### [WHAT THIS TASK INVOLVES]
Every line below that holds the word "آموزش" must be listed.

Stored data entries
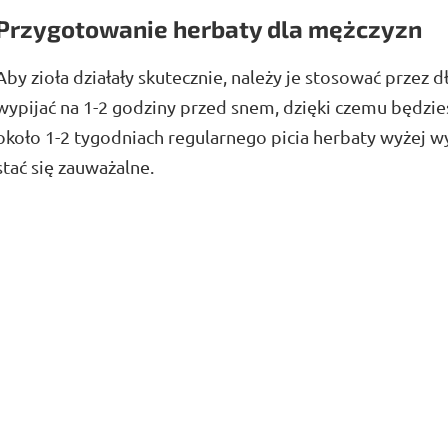
Przygotowanie herbaty dla mężczyzn
Aby zioła działały skutecznie, należy je stosować przez 
wypijać na 1-2 godziny przed snem, dzięki czemu będzies
około 1-2 tygodniach regularnego picia herbaty wyżej
stać się zauważalne.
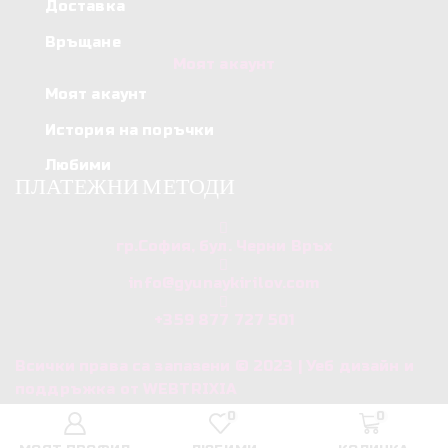
Доставка
Връщане
Моят акаунт
Моят акаунт
История на поръчки
Любими
ПЛАТЕЖНИ МЕТОДИ
гр.София, бул. Черни Връх
info@gyunaykirilov.com
+359 877 727 501
Всички права са запазени © 2023 | Уеб дизайн и
поддръжка от WEBTRIXIA
0
0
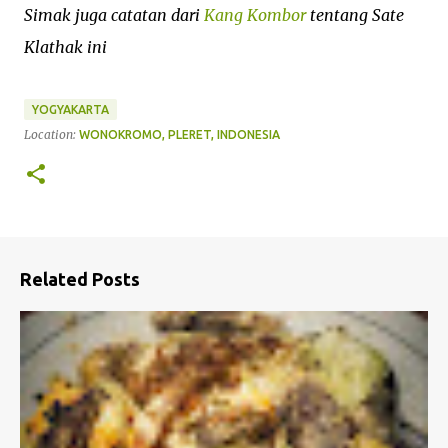
Simak juga catatan dari
Kang Kombor
tentang Sate
Klathak ini
YOGYAKARTA
Location:
WONOKROMO, PLERET, INDONESIA
Related Posts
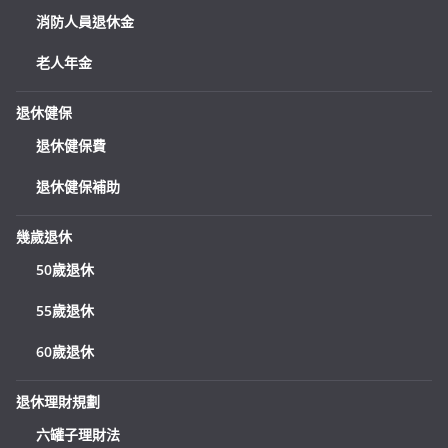
消防人員退休金
老人年金
退休健保
退休健保費
退休健保補助
幾歲退休
50歲退休
55歲退休
60歲退休
退休理財規劃
六罐子理財法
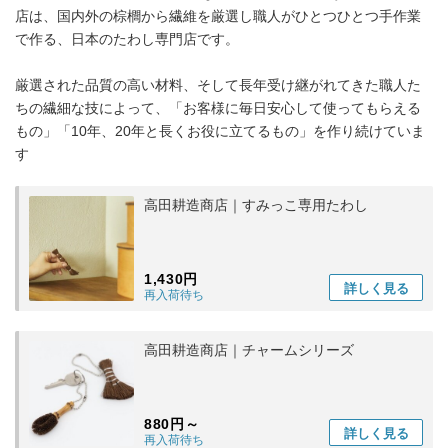
店は、国内外の棕櫚から繊維を厳選し職人がひとつひとつ手作業
で作る、日本のたわし専門店です。
厳選された品質の高い材料、そして長年受け継がれてきた職人た
ちの繊細な技によって、「お客様に毎日安心して使ってもらえる
もの」「10年、20年と長くお役に立てるもの」を作り続けていま
す
高田耕造商店｜すみっこ専用たわし
1,430円
詳しく
見る
再入荷待ち
高田耕造商店｜チャームシリーズ
880円～
詳しく
見る
再入荷待ち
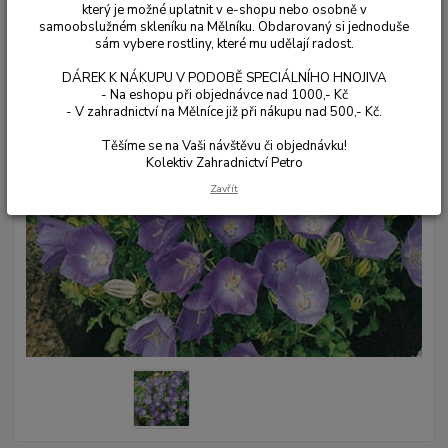
který je možné uplatnit v e-shopu nebo osobně v
samoobslužném skleníku na Mělníku. Obdarovaný si jednoduše
sám vybere rostliny, které mu udělají radost.
DÁREK K NÁKUPU V PODOBĚ SPECIÁLNÍHO HNOJIVA
- Na eshopu při objednávce nad 1000,- Kč
- V zahradnictví na Mělníce již při nákupu nad 500,- Kč.
Těšíme se na Vaši návštěvu či objednávku!
Kolektiv Zahradnictví Petro
Zavřít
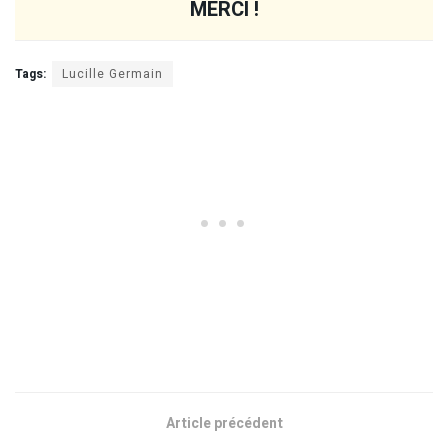
MERCI !
Tags:
Lucille Germain
Article précédent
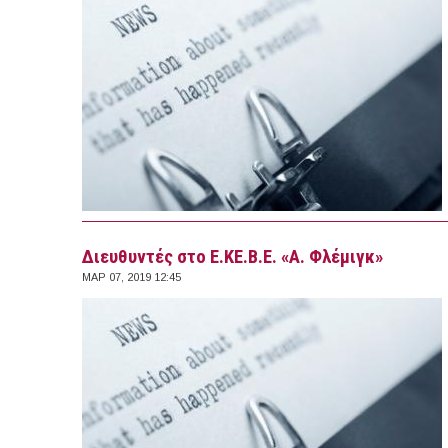
Διευθυντές στο Ε.ΚΕ.Β.Ε. «Α. Φλέμιγκ»
ΜΑΡ 07, 2019 12:45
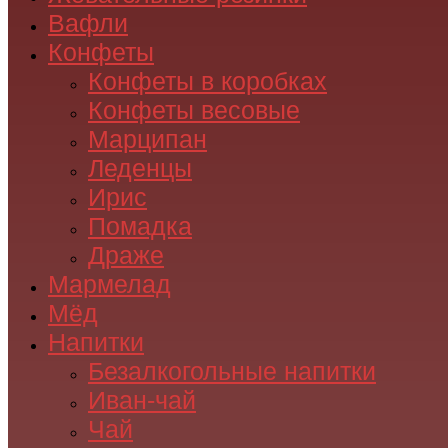
Вафли
Конфеты
Конфеты в коробках
Конфеты весовые
Марципан
Леденцы
Ирис
Помадка
Драже
Мармелад
Мёд
Напитки
Безалкогольные напитки
Иван-чай
Чай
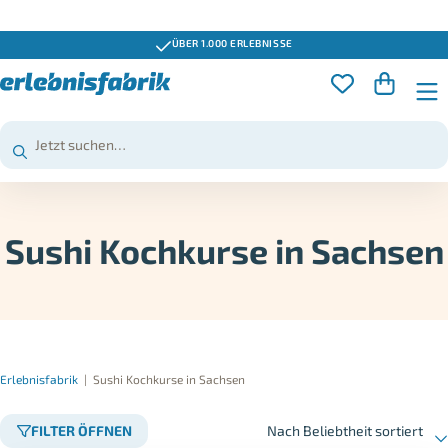
ÜBER 1.000 ERLEBNISSE
Sushi Kochkurse in Sachsen
Erlebnisfabrik
|
Sushi Kochkurse in Sachsen
FILTER ÖFFNEN
Nach Beliebtheit sortiert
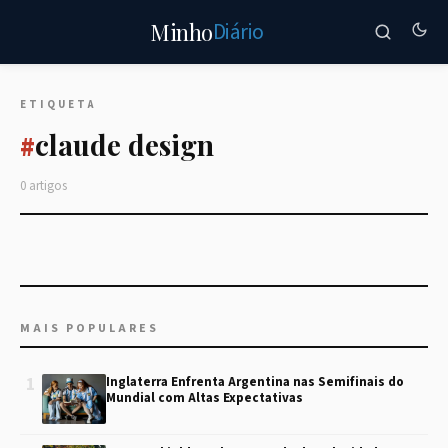
Diário
Minho
ETIQUETA
claude design
#
0 artigos
MAIS POPULARES
1
Inglaterra Enfrenta Argentina nas Semifinais do
Mundial com Altas Expectativas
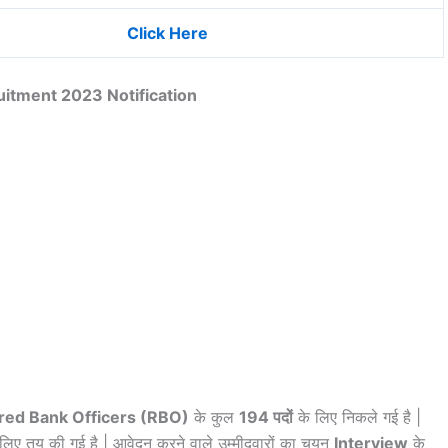
Click Here
itment 2023 Notification
red Bank Officers (RBO)
के कुल
194 पदों
के लिए निकले गई है |
लिए तय की गई है | आवेदन करने वाले उम्मीदवारों का चयन
Interview
के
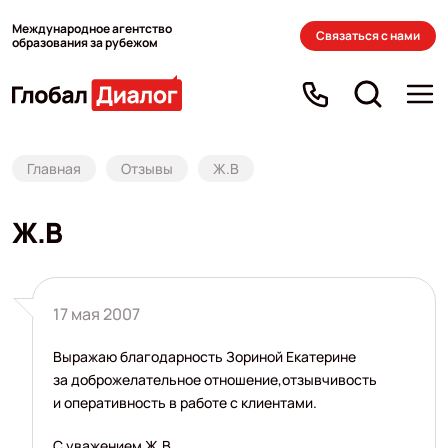
Международное агентство
Связаться с нами
образования за рубежом
Главная
Отзывы
Ж.В
Ж.В
17 мая 2007
Выражаю благодарность Зориной Екатерине
за доброжелательное отношение,отзывчивость
и оперативность в работе с клиентами.
С уважением Ж.В.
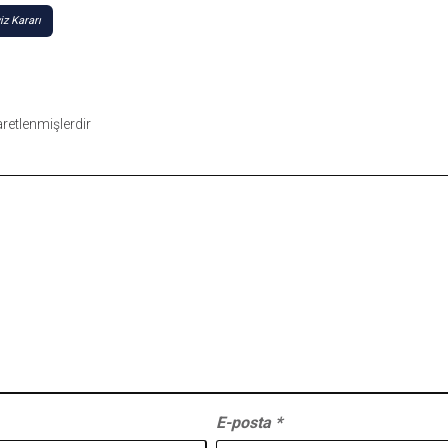
iz Kararı
şaretlenmişlerdir
E-posta
*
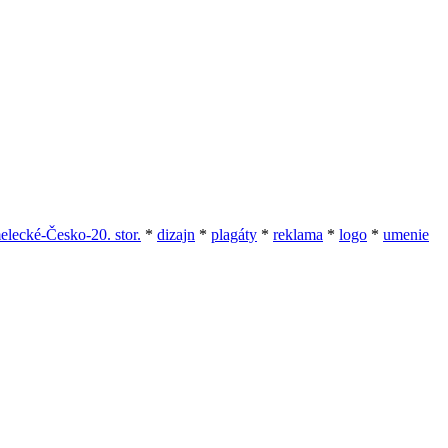
elecké-Česko-20. stor.
*
dizajn
*
plagáty
*
reklama
*
logo
*
umenie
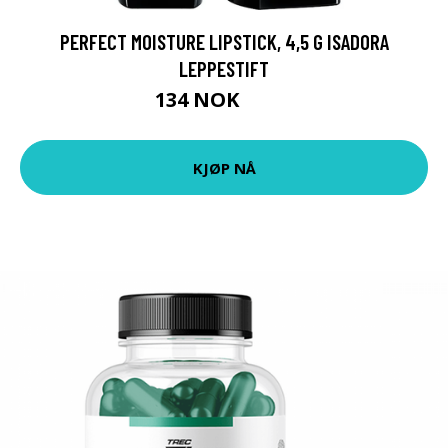
PERFECT MOISTURE LIPSTICK, 4,5 G ISADORA
LEPPESTIFT
134 NOK
179 NOK
KJØP NÅ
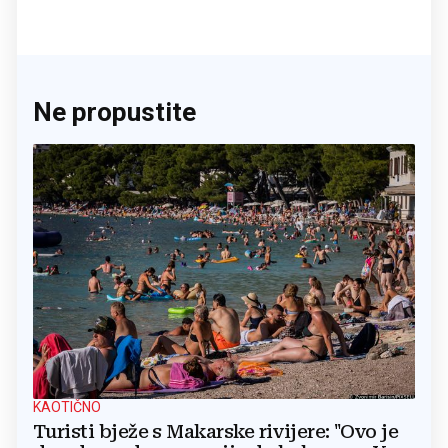
Ne propustite
KAOTIČNO
Turisti bježe s Makarske rivijere: "Ovo je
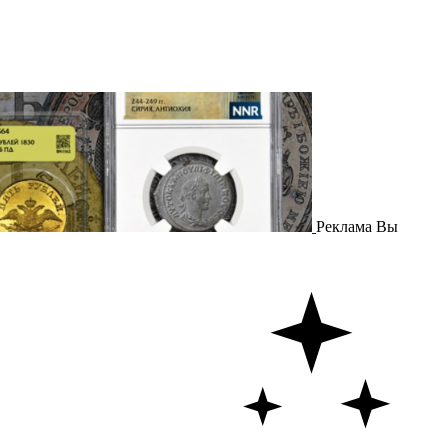
Реклама
Вы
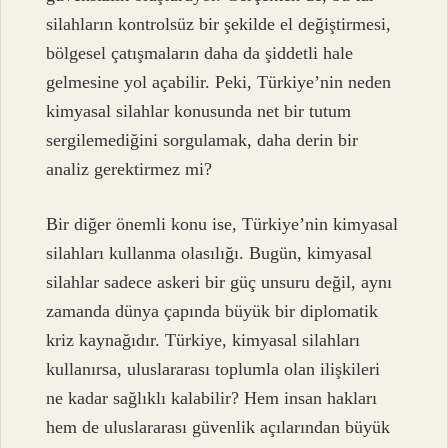
silahların kontrolsüz bir şekilde el değiştirmesi,
bölgesel çatışmaların daha da şiddetli hale
gelmesine yol açabilir. Peki, Türkiye’nin neden
kimyasal silahlar konusunda net bir tutum
sergilemediğini sorgulamak, daha derin bir
analiz gerektirmez mi?
Bir diğer önemli konu ise, Türkiye’nin kimyasal
silahları kullanma olasılığı. Bugün, kimyasal
silahlar sadece askeri bir güç unsuru değil, aynı
zamanda dünya çapında büyük bir diplomatik
kriz kaynağıdır. Türkiye, kimyasal silahları
kullanırsa, uluslararası toplumla olan ilişkileri
ne kadar sağlıklı kalabilir? Hem insan hakları
hem de uluslararası güvenlik açılarından büyük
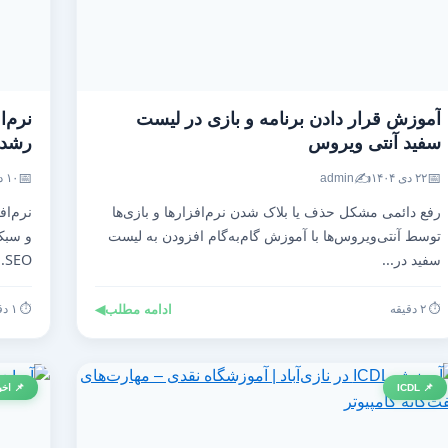
آموزش قرار دادن برنامه و بازی در لیست
نرم‌ا
سفید آنتی‌ ویروس
رشد ت
📅
✍️
📅
۲۲ دی ۱۴۰۴
admin
۱۰ دی ۱۴۰۴
رفع دائمی مشکل حذف یا بلاک شدن نرم‌افزارها و بازی‌ها
نرم‌اف
توسط آنتی‌ویروس‌ها با آموزش گام‌به‌گام افزودن به لیست
و سبک 
سفید در...
SEO...
⏱️ ۲ دقیقه
ادامه مطلب
◀
⏱️ ۱ دقیقه
📌 ICDL
📌 اخب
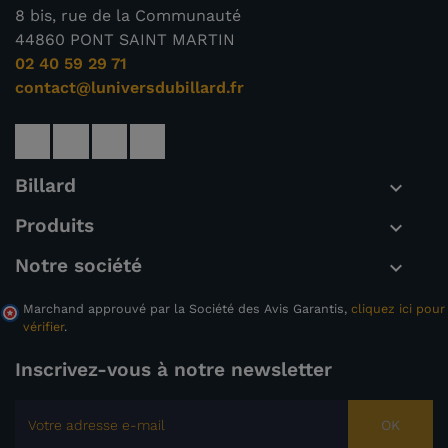
8 bis, rue de la Communauté
44860 PONT SAINT MARTIN
02 40 59 29 71
contact@luniversdubillard.fr
Billard

Produits

Notre société

Marchand approuvé par la Société des Avis Garantis,
cliquez ici pour
vérifier
.
Inscrivez-vous à notre newsletter
OK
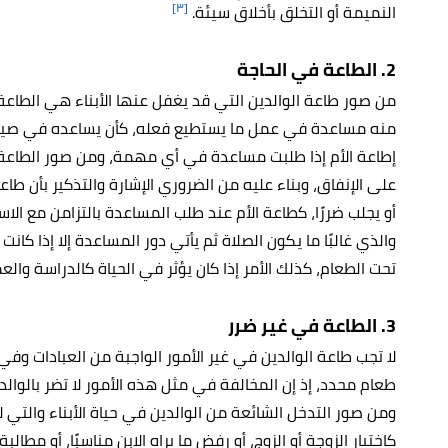
[٣]
النميمة أو التخلق بأخلاق سيئة.
2. الطاعة في الحاجة
من صور طاعة الوالدين التي قد يغفل عنها الأبناء هي الطاعة 
منه مساعدة في عمل ما يستطيع فعله، كأن يساعده في صيانة
إطاعة الأم إذا طلبت مساعدة في أي مهمة، ومن صور الطاعة إعط
على الإنفاق، وبناء عليه من الضروري الإشارة والتذكير بأن طاع
أو يجلب ضررًا، كطاعة الأم عند طلب المساعدة بالتزامن مع الا
والذي غالبًا ما يكون الصلاة ثم يأتي دور المساعدة إلا إذا كانت
تحت الطعام، كذلك الأمر إذا كان يؤثر في الحياة كالدراسة وال
3. الطاعة في غير ضرر
لا تجب طاعة الوالدين في غير الأمور الواجبة من العبادات وفي 
طعام محدد، إذ إن المخالفة في مثل هذه الأمور لا تضر بالوال
ومن صور التدخل الشائعة من الوالدين في حياة الأبناء والتي لا
كاختيار الزوجة أو الزوج، أو رفض ما يراه الابن مناسبًا، أو مطالبة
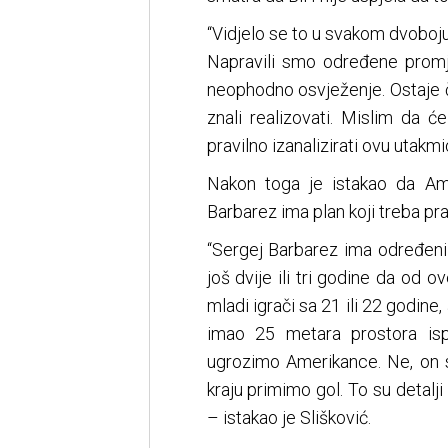
“Vidjelo se to u svakom dvoboju
Napravili smo određene promjene
neophodno osvježenje. Ostaje 
znali realizovati. Mislim da ć
pravilno izanalizirati ovu utakmi
Nakon toga je istakao da Am
Barbarez ima plan koji treba prat
“Sergej Barbarez ima određeni p
još dvije ili tri godine da od 
mladi igrači sa 21 ili 22 godine,
imao 25 metara prostora is
ugrozimo Amerikance. Ne, on st
kraju primimo gol. To su detalji
– istakao je Slišković.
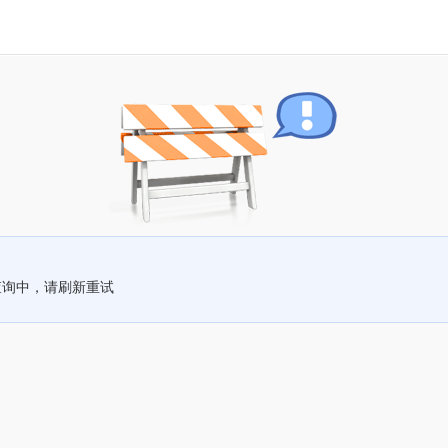
查询中，请刷新重试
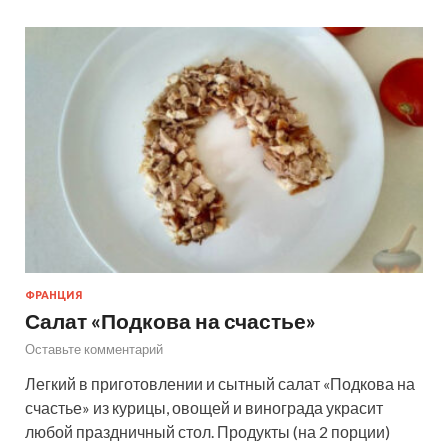
ФРАНЦИЯ
Салат «Подкова на счастье»
Оставьте комментарий
Легкий в приготовлении и сытный салат «Подкова на
счастье» из курицы, овощей и винограда украсит
любой праздничный стол. Продукты (на 2 порции)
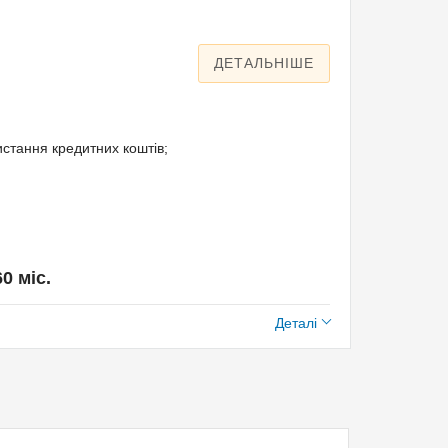
ДЕТАЛЬНІШЕ
стання кредитних коштів;
60 міс.
Деталі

### [THE COMPLETED TASK]
آموزش قرار دادن برنامه و بازی در لیست
توسط آنتی‌ویروس‌ها با آموزش گام‌به‌گام افزودن به لیست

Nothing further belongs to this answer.